Where an entry holds an image, leave the image out; otherwise reproduce the entry exactly.

_ _ _

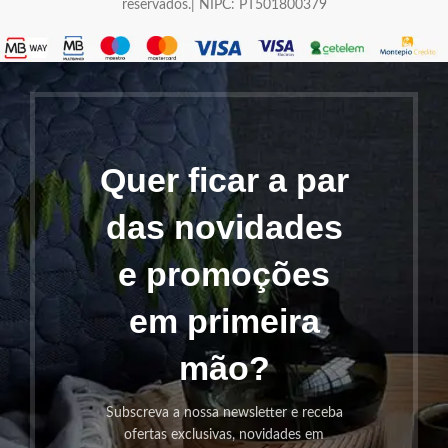
reservados.| NIPC: PT501800379
Quer ficar a par
das novidades
e promoções
em primeira
mão?
Subscreva a nossa newsletter e receba
ofertas exclusivas, novidades em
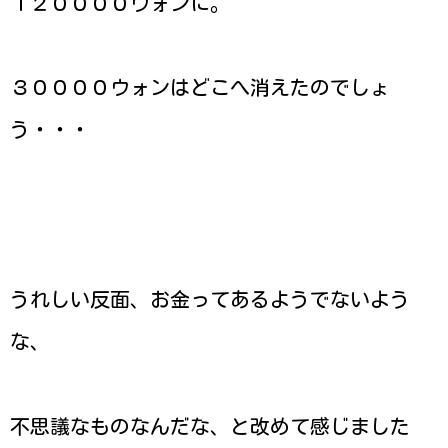
１２００００ウォンに。
３００００ウォンはどこへ消えたのでしょ
う・・・
うれしい反面、お金ってあるようでないよう
な、
不思議なものなんだな、と改めて感じました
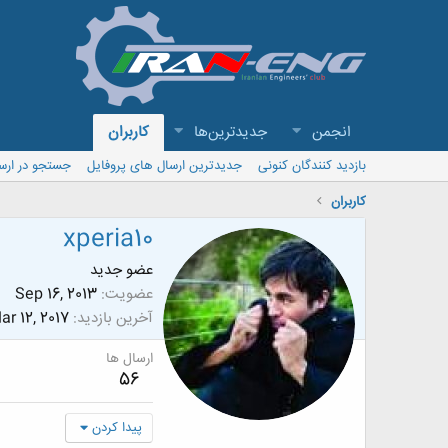
انجمن
جدیدترین‌ها
کاربران
بازدید کنندگان کنونی
جدیدترین ارسال های پروفایل
جستجو در ارس
کاربران
xperia10
عضو جدید
عضویت
Sep 16, 2013
آخرین بازدید
ar 12, 2017
ارسال ها
56
پیدا کردن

_ _ _

• _Response box_:
reservados.| NIPC: PT501800379
Quer ficar a par
das novidades
e promoções
em primeira
mão?
Subscreva a nossa newsletter e receba
ofertas exclusivas, novidades em
１２００００ウォンに。
３００００ウォンはどこへ消えたのでしょ
う・・・
うれしい反面、お金ってあるようでないよう
な、
不思議なものなんだな、と改めて感じました
انجمن
جدیدترین‌ها
کاربران
بازدید کنندگان کنونی
جدیدترین ارسال های پروفایل
جستجو در ارس
کاربران
xperia10
عضو جدید
عضویت
Sep 16, 2013
آخرین بازدید
ar 12, 2017
ارسال ها
56
پیدا کردن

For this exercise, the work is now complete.